South Korea is taking significant steps toward the regulation and implementation of won-denominated stablecoins. The Financial Services Commission (FSC) is preparing to submit a new bill to the National Assembly this October as part of the second phase of the Virtual Asset User Protection Act. This legislation is set to establish comprehensive rules around issuance processes, collateral management, and internal controls for these digital assets.
Major Players Back Won-Based Stablecoins
As interest in won-pegged stablecoins grows, eight of South Korea’s largest banks, including KB Kookmin, Shinhan, Hana, and Woori, have announced their plans to launch these financial tools. A potential joint venture among the banks could emerge as early as late 2023 or early 2024, pending regulatory approvals. This move demonstrates the growing institutional backing of digital assets tailored to the South Korean economy.
At a dedicated stablecoin forum, Democratic Party lawmaker Park Min-gyu confirmed receiving an FSC report detailing plans for the development and implementation of won-based stablecoins. President Lee Jae-Myung, a vocal supporter of these financial instruments, has made stablecoins a key focus of his campaign promises, aiming to reduce reliance on the U.S. dollar and strengthen domestic financial infrastructure.
South Korea Versus Global Trends
Globally, stablecoins linked to national currencies are gaining traction. Japan is also making progress with its yen-backed stablecoin, led by fintech firm JPYC, which may receive regulatory approval as soon as this fall. Meanwhile, in the U.S., dollar-backed stablecoins continue to solidify their dominance.

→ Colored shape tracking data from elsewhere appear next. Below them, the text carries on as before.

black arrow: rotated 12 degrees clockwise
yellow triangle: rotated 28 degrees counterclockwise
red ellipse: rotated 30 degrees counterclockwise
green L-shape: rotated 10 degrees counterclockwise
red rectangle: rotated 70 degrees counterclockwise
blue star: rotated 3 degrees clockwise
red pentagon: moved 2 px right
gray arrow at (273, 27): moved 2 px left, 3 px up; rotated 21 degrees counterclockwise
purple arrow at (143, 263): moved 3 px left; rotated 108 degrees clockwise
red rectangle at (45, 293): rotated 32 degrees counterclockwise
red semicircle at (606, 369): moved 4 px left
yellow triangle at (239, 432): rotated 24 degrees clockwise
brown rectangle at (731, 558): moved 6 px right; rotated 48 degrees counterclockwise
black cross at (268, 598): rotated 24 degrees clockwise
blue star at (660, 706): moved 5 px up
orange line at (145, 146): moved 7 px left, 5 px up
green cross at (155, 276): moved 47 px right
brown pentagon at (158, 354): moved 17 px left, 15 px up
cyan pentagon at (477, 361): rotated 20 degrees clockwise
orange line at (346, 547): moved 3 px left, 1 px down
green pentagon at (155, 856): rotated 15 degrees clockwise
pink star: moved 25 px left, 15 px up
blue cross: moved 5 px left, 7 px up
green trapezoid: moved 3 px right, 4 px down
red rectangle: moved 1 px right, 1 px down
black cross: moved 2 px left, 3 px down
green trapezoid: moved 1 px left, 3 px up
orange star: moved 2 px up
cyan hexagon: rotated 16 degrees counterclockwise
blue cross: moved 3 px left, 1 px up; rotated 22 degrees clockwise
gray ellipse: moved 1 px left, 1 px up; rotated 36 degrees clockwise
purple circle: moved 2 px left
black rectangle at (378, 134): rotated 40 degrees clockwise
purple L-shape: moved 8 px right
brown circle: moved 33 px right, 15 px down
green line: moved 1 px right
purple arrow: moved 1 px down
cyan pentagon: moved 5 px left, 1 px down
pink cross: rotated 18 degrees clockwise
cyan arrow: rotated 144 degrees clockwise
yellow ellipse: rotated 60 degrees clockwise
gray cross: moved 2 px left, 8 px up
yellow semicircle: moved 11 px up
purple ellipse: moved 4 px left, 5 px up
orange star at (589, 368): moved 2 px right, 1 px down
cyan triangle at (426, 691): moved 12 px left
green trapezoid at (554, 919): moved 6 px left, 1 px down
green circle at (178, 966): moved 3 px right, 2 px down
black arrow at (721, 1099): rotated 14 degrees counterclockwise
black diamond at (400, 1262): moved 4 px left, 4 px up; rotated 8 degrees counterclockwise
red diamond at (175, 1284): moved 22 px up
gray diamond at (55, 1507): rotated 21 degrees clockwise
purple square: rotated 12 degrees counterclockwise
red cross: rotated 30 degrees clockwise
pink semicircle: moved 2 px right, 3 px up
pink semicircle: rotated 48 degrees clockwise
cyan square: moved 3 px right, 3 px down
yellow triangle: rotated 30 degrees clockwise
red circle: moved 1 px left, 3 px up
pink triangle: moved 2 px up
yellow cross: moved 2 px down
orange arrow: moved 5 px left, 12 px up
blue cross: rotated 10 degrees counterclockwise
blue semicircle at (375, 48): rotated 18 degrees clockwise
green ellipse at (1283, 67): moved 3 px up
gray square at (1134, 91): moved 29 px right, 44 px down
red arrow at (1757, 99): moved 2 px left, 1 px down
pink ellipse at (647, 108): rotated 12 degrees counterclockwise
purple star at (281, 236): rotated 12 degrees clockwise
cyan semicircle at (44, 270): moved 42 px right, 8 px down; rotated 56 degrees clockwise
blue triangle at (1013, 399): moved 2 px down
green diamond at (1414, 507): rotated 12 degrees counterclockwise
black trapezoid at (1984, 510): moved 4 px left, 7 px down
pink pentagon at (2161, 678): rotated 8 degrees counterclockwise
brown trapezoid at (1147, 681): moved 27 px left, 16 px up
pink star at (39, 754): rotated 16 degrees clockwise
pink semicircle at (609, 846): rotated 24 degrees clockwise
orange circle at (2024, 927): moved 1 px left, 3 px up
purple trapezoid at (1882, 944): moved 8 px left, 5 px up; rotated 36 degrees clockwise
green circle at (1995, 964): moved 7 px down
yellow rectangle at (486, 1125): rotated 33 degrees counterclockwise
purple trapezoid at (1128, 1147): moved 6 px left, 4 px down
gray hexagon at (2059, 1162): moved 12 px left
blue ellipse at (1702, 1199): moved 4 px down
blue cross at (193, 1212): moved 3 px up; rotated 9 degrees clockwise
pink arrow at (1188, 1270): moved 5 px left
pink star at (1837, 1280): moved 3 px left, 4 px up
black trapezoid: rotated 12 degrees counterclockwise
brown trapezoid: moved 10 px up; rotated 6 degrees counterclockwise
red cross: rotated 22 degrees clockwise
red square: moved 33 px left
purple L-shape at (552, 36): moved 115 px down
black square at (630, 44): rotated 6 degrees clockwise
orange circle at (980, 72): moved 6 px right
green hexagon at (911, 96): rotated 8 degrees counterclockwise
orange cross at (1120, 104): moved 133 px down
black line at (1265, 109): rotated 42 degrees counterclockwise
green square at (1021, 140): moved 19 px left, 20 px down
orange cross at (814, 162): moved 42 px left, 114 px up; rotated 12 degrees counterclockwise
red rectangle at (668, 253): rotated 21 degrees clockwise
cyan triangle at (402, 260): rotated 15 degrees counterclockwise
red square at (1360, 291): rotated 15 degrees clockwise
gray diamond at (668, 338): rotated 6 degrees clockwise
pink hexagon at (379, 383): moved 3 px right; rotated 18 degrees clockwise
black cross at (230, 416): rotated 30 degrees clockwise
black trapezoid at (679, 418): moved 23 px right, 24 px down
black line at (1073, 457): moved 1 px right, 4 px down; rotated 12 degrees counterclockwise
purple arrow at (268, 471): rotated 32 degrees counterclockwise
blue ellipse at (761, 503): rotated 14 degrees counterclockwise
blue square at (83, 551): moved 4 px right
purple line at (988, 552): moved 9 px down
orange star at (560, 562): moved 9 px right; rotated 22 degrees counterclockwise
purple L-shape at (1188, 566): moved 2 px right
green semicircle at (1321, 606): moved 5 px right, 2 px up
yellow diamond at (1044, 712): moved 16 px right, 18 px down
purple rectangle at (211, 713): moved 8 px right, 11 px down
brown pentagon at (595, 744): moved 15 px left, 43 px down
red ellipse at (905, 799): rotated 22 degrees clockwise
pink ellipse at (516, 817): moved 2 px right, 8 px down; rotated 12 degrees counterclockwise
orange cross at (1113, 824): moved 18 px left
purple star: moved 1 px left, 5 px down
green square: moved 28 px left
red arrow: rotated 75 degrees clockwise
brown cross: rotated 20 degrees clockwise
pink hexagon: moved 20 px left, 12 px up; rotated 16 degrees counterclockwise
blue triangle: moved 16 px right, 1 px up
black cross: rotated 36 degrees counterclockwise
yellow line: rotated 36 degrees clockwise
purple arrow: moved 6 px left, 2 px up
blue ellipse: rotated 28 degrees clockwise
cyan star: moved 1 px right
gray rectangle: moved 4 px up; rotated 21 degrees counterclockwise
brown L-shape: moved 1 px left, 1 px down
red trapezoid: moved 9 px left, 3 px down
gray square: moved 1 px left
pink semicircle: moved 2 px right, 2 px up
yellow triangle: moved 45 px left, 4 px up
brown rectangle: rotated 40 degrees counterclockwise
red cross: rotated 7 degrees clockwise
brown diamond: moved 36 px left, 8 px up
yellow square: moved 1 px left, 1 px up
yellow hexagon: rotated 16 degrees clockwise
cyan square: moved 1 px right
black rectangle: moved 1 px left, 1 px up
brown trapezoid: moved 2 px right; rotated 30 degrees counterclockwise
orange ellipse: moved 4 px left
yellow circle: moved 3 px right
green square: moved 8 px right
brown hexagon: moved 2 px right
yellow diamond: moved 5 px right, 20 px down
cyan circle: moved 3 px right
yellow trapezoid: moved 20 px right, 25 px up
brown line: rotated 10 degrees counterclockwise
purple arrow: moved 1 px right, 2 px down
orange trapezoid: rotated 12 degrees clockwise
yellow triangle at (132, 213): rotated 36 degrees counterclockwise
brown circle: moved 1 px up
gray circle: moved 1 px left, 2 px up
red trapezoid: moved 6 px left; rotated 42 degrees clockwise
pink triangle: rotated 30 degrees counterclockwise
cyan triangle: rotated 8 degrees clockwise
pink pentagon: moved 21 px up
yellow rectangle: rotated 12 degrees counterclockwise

To mitigate potential risks, the Bank of Korea advises that only regulated banks should initially issue won-denominated stablecoins. This approach aims to ensure stability and reduce currency risks while gradually extending opportunities to non-bank entities. The Senior Deputy Governor Ryoo Sang-dai emphasized that a cautious, phased rollout is essential.
Risks and Regulation
While stablecoins present opportunities for innovation in local finance, they also pose regulatory challenges. The Bank of Korea’s officials have stressed the importance of stringent policies to minimize currency-related risks and ensure secure issuance processes.
For those interested in the evolving cryptocurrency ecosystem in South Korea, these developments could signal a transformative era for both fintech companies and consumers. As discussions unfold in the National Assembly, the FSC-backed bill will likely shape the future of digital finance in the region.